- Approximate location of the two perpetrator's bodies.
- Location: Blida, Algeria
- Date: 13 April 2026 13:00~ (UTC +1)
- Target: Algerian police
- Weapons: Explosive belt
- Deaths: 2 (2 perpetrators)
- Injured: 1+
- Perpetrators: Sleeper cell
- Assailants: Unknown, a man and a women
- No. of participants: 2
- Motive: Anti-Christian sentiment (likely)

= 2026 Blida attacks =

Suicide bombings in Blida, Algeria

On April 13, 2026, two suicide bombings occurred in the city of Blida in Algeria, 40-50 kilometers south-west of the capital Algiers.
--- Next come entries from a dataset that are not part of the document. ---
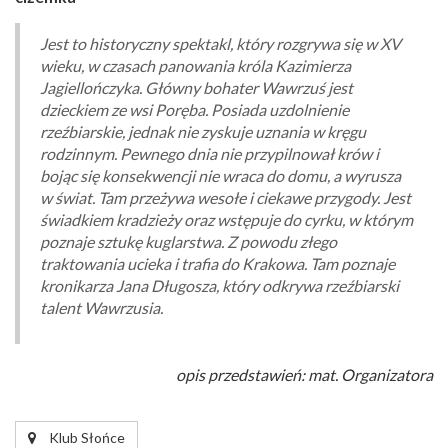
Jest to historyczny spektakl, który rozgrywa się w XV
wieku, w czasach panowania króla Kazimierza
Jagiellończyka. Główny bohater Wawrzuś jest
dzieckiem ze wsi Poręba. Posiada uzdolnienie
rzeźbiarskie, jednak nie zyskuje uznania w kręgu
rodzinnym. Pewnego dnia nie przypilnował krów i
bojąc się konsekwencji nie wraca do domu, a wyrusza
w świat. Tam przeżywa wesołe i ciekawe przygody. Jest
świadkiem kradzieży oraz wstępuje do cyrku, w którym
poznaje sztukę kuglarstwa. Z powodu złego
traktowania ucieka i trafia do Krakowa. Tam poznaje
kronikarza Jana Długosza, który odkrywa rzeźbiarski
talent Wawrzusia.
opis przedstawień: mat. Organizatora
Klub Słońce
The attacks coincided with the visit of Pope Leo XIV to Algeria.

== Attacks ==
On April 13, 2026, Pope Leo XIV visited Algeria on his 11-day African tour, marking the first Papal visit to the country. In the afternoon, Pope Leo gave a speech in the Djamaa el Djazaïr in Algiers, accompanied by the mosque's rector Mohamed al-Mamoun al-Qassimi al-Hassani.

Around the same time, a double suicide bombing occurred 40 km away in Blida, supposedly targeting both the city's police station and a sports complex. A witness told Jeune Afrique: "It was about 1:00PM, I was 200 meters away eating lunch when I heard an explosion then a second one. Outside the crowd was shocked...I heard the owner of the restaurant describe that a man wearing a qashabiya exploded himself meters away from a police officer." CCTV footage shows a man wearing a qashabiya advancing towards the sidewalk, where two police officers were talking to each other. One of the officers turns to approach the man in the qasahbiya, who activates his explosive belt, sending him multiple meters away, the blow hits the police officer but he gets up shortly after. A man with a yellow umbrella is seen injured after the strike, a few minutes later, a photo circulates of the area where a white cloth is drapped on a body. The second suicide bomber was reportedly shot by police officers but had enough time to launch their explosive belts.

== Perpetrators ==
Both perpetrators, one man and one woman, died in the blast. No group has claimed the attack. News outlets have reported the suspected motive is Anti-Christian sentiment. Algerian analyst Akram Kharief told Le Figaro he suspected the attack "was...for media purposes, carried out by a micro-group or lone wolves."

== Aftermath ==
After the two attacks, multiple bomb alerts were reported in Blida. Four other bombs were defused, all targeting public spaces or police. The El Rahba market was encircled by the Algerian BRI. Multiple local administrations closed and baricaded their staff inside their establishments.